Even though they're not a winning team anymore, the Phillies are still one of the more valuable teams in Major League Baseball.
According to the latest annual rankings by Forbes, the Phils are worth $1.25 billion, 10th most in Major League Baseball. The New York Yankees are atop the list for the 18th straight year, worth $3.2 billion, followed by the Los Angeles Dodgers at $2.4 billion and the San Francisco Giants in 3rd at $2 billion.
Coming in last, the poor Tampa Bay Rays at a lowly $625 million. If we all took up a collection, we might be able to buy that thing.
The Phillies have dropped four spots in a year. Last season they were the 6th-most valuable team, although their overall net worth increased 28% over the last year, up from $975 million last year. The business of baseball as a whole is booming, with the entire sport worth $36 billion, and the average baseball team worth $1.2 billion, up 48% from 2014.
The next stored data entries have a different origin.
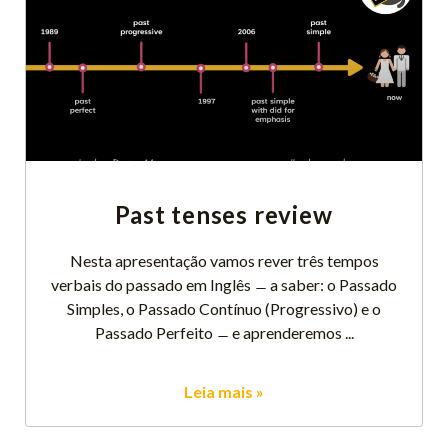
Past tenses review
Nesta apresentação vamos rever três tempos
verbais do passado em Inglês ̶ a saber: o Passado
Simples, o Passado Contínuo (Progressivo) e o
Passado Perfeito ̶ e aprenderemos
Leia mais »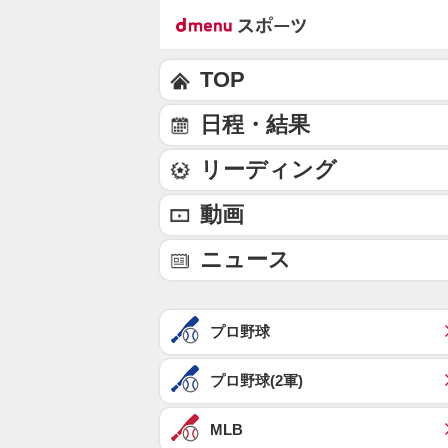
TOP
日程・結果
リーディング
動画
ニュース
プロ野球
プロ野球(2軍)
MLB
As for the Phils, they collected a revenue of $265 million last year and paid out $198 million to players in 2014. They earned gate receipts of $89 million, but also had a net loss in operating revenue for the third time in four years, -$39 million for 2014. No team in baseball had a larger loss in operating revenue (only the Tigers and Blue Jays were in the red).
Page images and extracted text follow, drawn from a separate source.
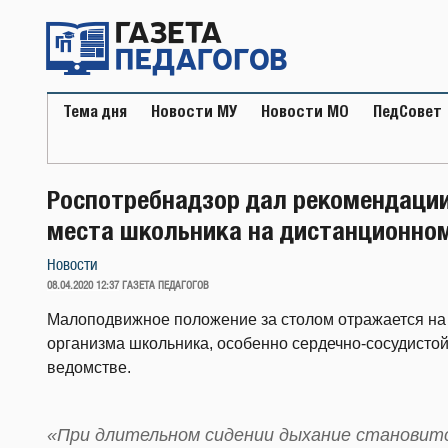
Перейти
к
содержимому
Тема дня
Новости МУ
Новости МО
ПедСовет
Роспотребнадзор дал рекомендации
места школьника на дистанционно
Новости
ОПУБЛИКОВАНО
08.04.2020 12:37
ГАЗЕТА ПЕДАГОГОВ
Малоподвижное положение за столом отражается на
организма школьника, особенно сердечно-сосудисто
ведомстве.
«При длительном сидении дыхание становитс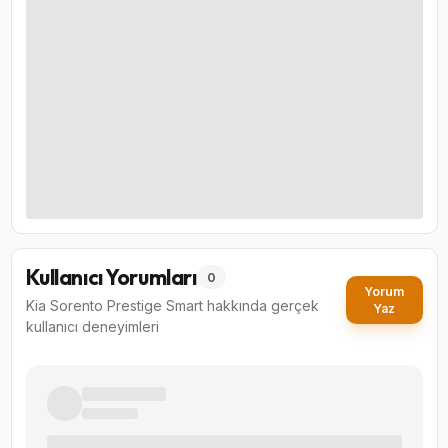
Kullanıcı Yorumları
0
Yorum
Kia Sorento Prestige Smart
hakkında gerçek
Yaz
kullanıcı deneyimleri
Of course, the team's value is expected to tick up when their 25-year TV agreement with Comcast SportsNet kicks in starting in 2016, which will be worth more than $5 billion. The team will also own 25% of the regional sports network.
Needless to say, the Phillies are still in a relatively good position, although that net loss in operating revenue is one the team hopes to reverse this season. Baseball Prospectus puts the Phils payroll for 2015 at a little over $136 million, far less than the $177 million it was last year. That should help.
Since opening Citizens Bank Park, the Phillies have used much of their team's value on the field. The hope is once they are cleared of the money being paid to Ryan Howard and Cliff Lee, the team will be in a better position to use their cash for the on-field product once again.
Of course, these annual rankings by Forbes should not be taken as gospel, and there are some who don't think much of them.
It's time again for the Forbes random MLB franchise valuations, prepared by interns who vigorously avoided math & science as undergrads.— Christopher D. Long (@octonion) March 25, 2015
So, take all this for what it's worth.